Arteriography is a technique that allows doctors to visualize the inside of arteries and identify any blockages. The procedure begins with artery cannulation, usually in the femoral artery in the groin. The arterial cannula is directed to the arteries of interest and a radioopaque (reflects X-ray radiation) dye is injected into the artery and a special X-ray is taken with a device called a fluoroscope. Blocked or constricted arteries will appear abnormal. This form of artery cannulation also allows certain devices to be deployed in the affected artery. Coronary artery angioplasty and stent placement begins with artery cannulation as do interventions requiring arterial stabilization (such as aneurysms), ablation (arteriovenous malformation), or the administration of clot busting drugs (like t-PA).
Radial artery cannulation
When patients are in the intensive care unit it generally means they are not hemodynamically stable. Hemodynamic stability requires that the heart can generate adequate and consistent blood pressure. In order to assess blood pressure more accurately and rapidly (actually constantly), a pressure transducer in placed in an artery. Since most arteries run quite deep in the body or limbs, there are few places amenable to artery cannulation for blood pressure monitoring. One exception is the radial artery. At the wrist, the radial artery runs very close to the skin and is ripe for artery cannulation. In fact, place your finger on the palm side of your wrist on the thumb side of the hand and you will feel a pulse in the radial artery. Artery cannulation in the radial artery of the wrist is virtually standard for most people in the intensive care unit.

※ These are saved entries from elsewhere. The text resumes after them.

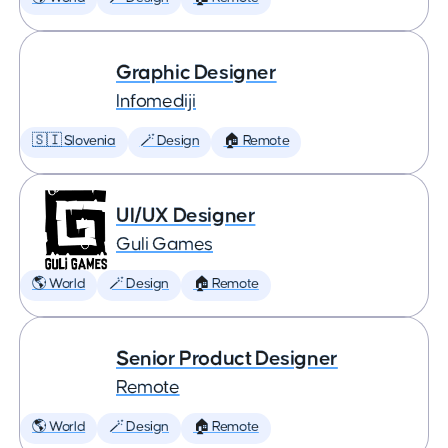
Graphic Designer
Infomediji
🇸🇮 Slovenia
🪄 Design
🏠 Remote
UI/UX Designer
Guli Games
🌎 World
🪄 Design
🏠 Remote
Senior Product Designer
Remote
🌎 World
🪄 Design
🏠 Remote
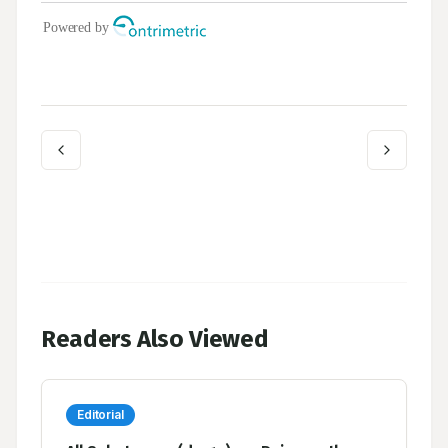
Readers Also Viewed
Editorial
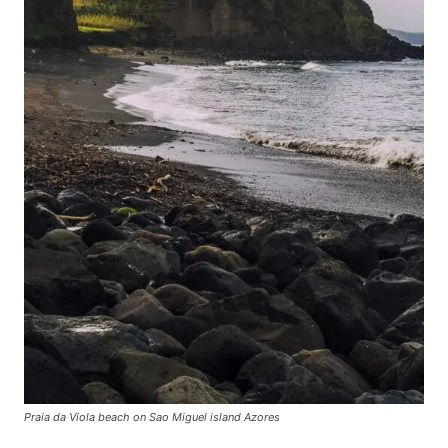
Praia da Viola beach on Sao Miguel island Azores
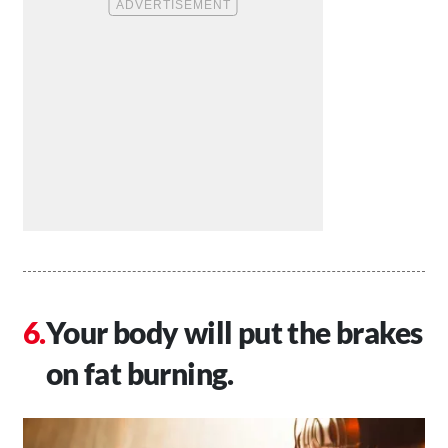
Your body will put the brakes
on fat burning.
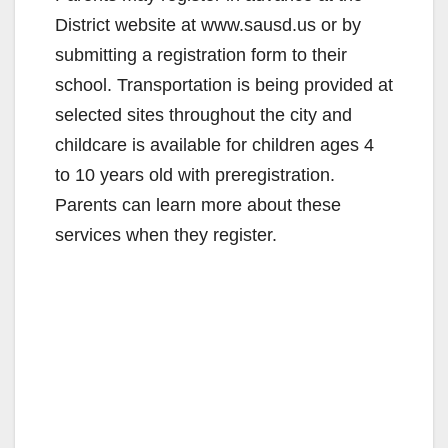
District website at www.sausd.us or by
submitting a registration form to their
school. Transportation is being provided at
selected sites throughout the city and
childcare is available for children ages 4
to 10 years old with preregistration.
Parents can learn more about these
services when they register.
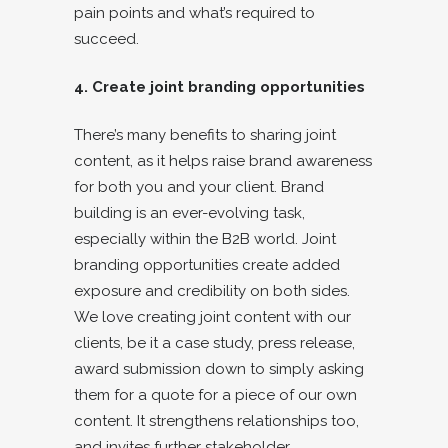
pain points and what’s required to
succeed.
4. Create joint branding opportunities
There’s many benefits to sharing joint
content, as it helps raise brand awareness
for both you and your client. Brand
building is an ever-evolving task,
especially within the B2B world. Joint
branding opportunities create added
exposure and credibility on both sides.
We love creating joint content with our
clients, be it a case study, press release,
award submission down to simply asking
them for a quote for a piece of our own
content. It strengthens relationships too,
and invites further stakeholder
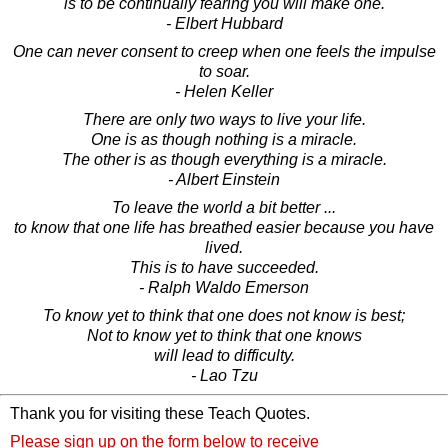
is to be continually fearing you will make one.
- Elbert Hubbard
One can never consent to creep when one feels the impulse
to soar.
- Helen Keller
There are only two ways to live your life.
One is as though nothing is a miracle.
The other is as though everything is a miracle.
- Albert Einstein
To leave the world a bit better ...
to know that one life has breathed easier because you have
lived.
This is to have succeeded.
- Ralph Waldo Emerson
To know yet to think that one does not know is best;
Not to know yet to think that one knows
will lead to difficulty.
- Lao Tzu
Thank you for visiting these Teach Quotes.
Please sign up on the form below to receive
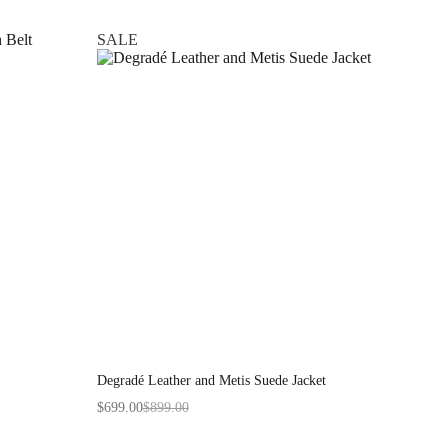
SALE
Degradé Leather and Metis Suede Jacket
$
699.00
$
899.00
Original
Current
price
price
was:
is:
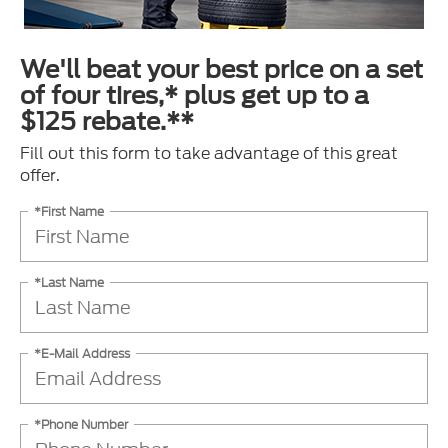
We'll beat your best price on a set
of four tires,* plus get up to a
$125 rebate.**
Fill out this form to take advantage of this great
offer.
*First Name
*Last Name
*E-Mail Address
*Phone Number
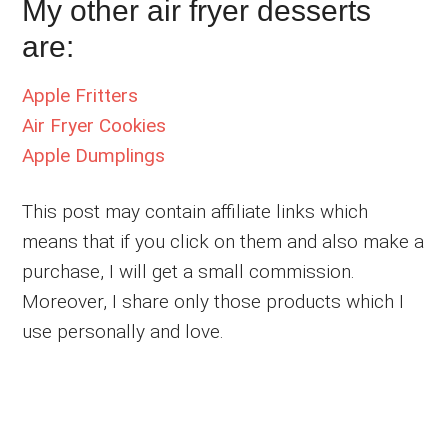
My other air fryer desserts
are:
Apple Fritters
Air Fryer Cookies
Apple Dumplings
This post may contain affiliate links which
means that if you click on them and also make a
purchase, I will get a small commission.
Moreover, I share only those products which I
use personally and love.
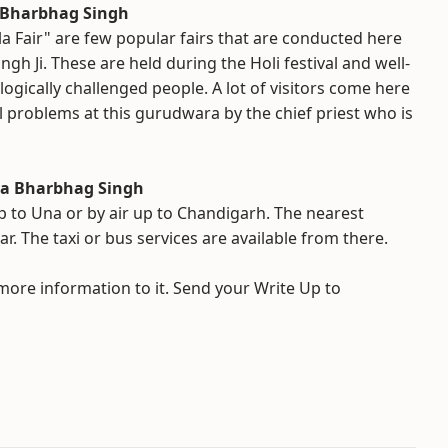
a Bharbhag Singh
 Fair" are few popular fairs that are conducted here
gh Ji. These are held during the Holi festival and well-
gically challenged people. A lot of visitors come here
l problems at this gurudwara by the chief priest who is
ba Bharbhag Singh
up to Una or by air up to Chandigarh. The nearest
r. The taxi or bus services are available from there.
 more information to it. Send your Write Up to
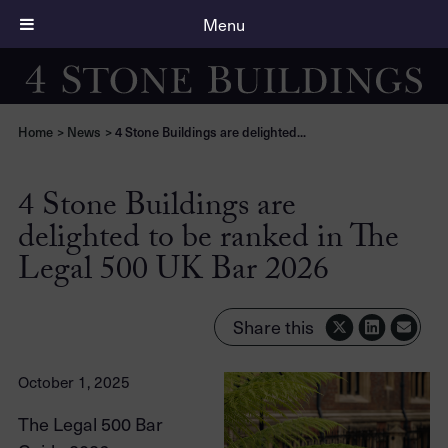
Menu
Home
>
News
>
4 Stone Buildings are delighted...
4 Stone Buildings are
delighted to be ranked in The
Legal 500 UK Bar 2026
Share this
October 1, 2025
The Legal 500 Bar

Umbilical artery cannulation
In newborn infants, umbilical artery cannulation serves the same purpose as radial artery cannulation serves in adult in intensive care. The umbilicus or belly button serves as the entry portal for blood in the unborn fetus and the umbilical cord is cut upon delivery. In neonates that must spend time in the neonatal intensive care unit (NICU), cannulation of the umbilical artery is fairly standard practice. Umbilical artery cannulation allows physicians to measure blood pressure continuously, sample arterial blood without breaking the skin, transfuse blood and other products into the bloodstream when necessary, and perform arteriography.
Artery cannulation is associated with more risk than venous (vein) cannulation and is considered a medical procedure. In most states, artery cannulation is performed by physicians and requires the patient or their proxy to sign an acknowledgement of informed consent.